Springhill Police Chief Will Lynd said some customers were pushing more food than any household could store in a refrigerator and freezer.
“I saw people drag out 8 to 10 grocery carts,” he said.
Lynd said customers were “not unruly.” There were no fights or arrests made, but the scene was still chaotic, he said.
“It was definitely worse than Black Friday. It was worse than anything we had ever seen in this town,” Lynd said. “There was no food left on any of the shelves, and no meat left. The grocery part of Walmart was totally decimated.”
He said one customer made about $700 in food purchases.
Lynd said that around 9 p.m. CT on Saturday, a Walmart employee made an announcement on the intercom saying that the computer system had been restored and card limits had returned.
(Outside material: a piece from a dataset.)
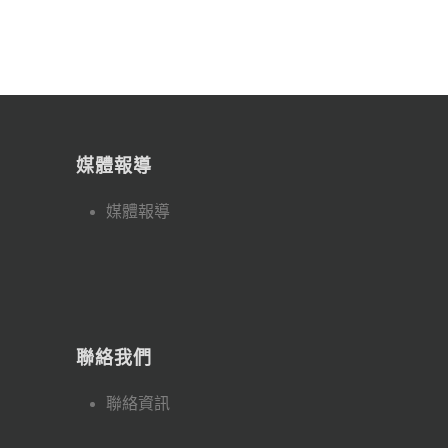
媒體報導
媒體報導
聯絡我們
聯絡資訊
At that time, customers left shopping carts full of food in store aisles.
“At that point in time, they knew the jig was up and they couldn’t purchase what they wanted to,” Lynd said.
The Department of Agriculture, which administers the food stamp program and has limited staff due to the government shutdown, did not return a request for comment.
The Louisiana Department of Children and Family Services’ spokesman Trey Williams said the agency is meeting Monday to discuss how to handle the issue.
The shopping frenzy was triggered when the Electronic Benefits Transfer system went down because a back-up generator failed at 11 a.m. EST Saturday during a regularly-scheduled test, according to Xerox, based in Norwalk, Conn., a vendor for the EBT system.
The outage allowed recipients to spend unlimited amounts of money because the spending limit was removed from their EBT cards.
The EBT system was affected in 17 states, where individuals and households access programs like Supplemental Nutritional Assistance Program (SNAP) and Temporary Assistance for Needy Families.
“The loss of power triggered a preventative shutdown of the EBT system to protect its overall integrity,” according to a statement from Xerox spokesman, Kevin Lightfoot. “While the system was restored within 22 minutes, the network experienced connectivity issues until our technical staff were able to re-establish full access just before 10 p.m. EST.”
Lynd said the Springhill Walmart store manager called police on Saturday morning to ask for advice over crowd control. When he arrived, Lynd told the Walmart staff that they had the right to refuse service if they chose to, but Walmart’s corporate office advised the store to allow customers to purchase what they wanted with the cards.
A spokeswoman for Walmart, Kayla Whaling, said the frenzied shopping in Louisiana “was isolated and is not representative of the what our stores experienced across the country.”
Xerox said that it continues to “investigate the cause of the issue so we can take steps to ensure a similar interruption does not re-occur.”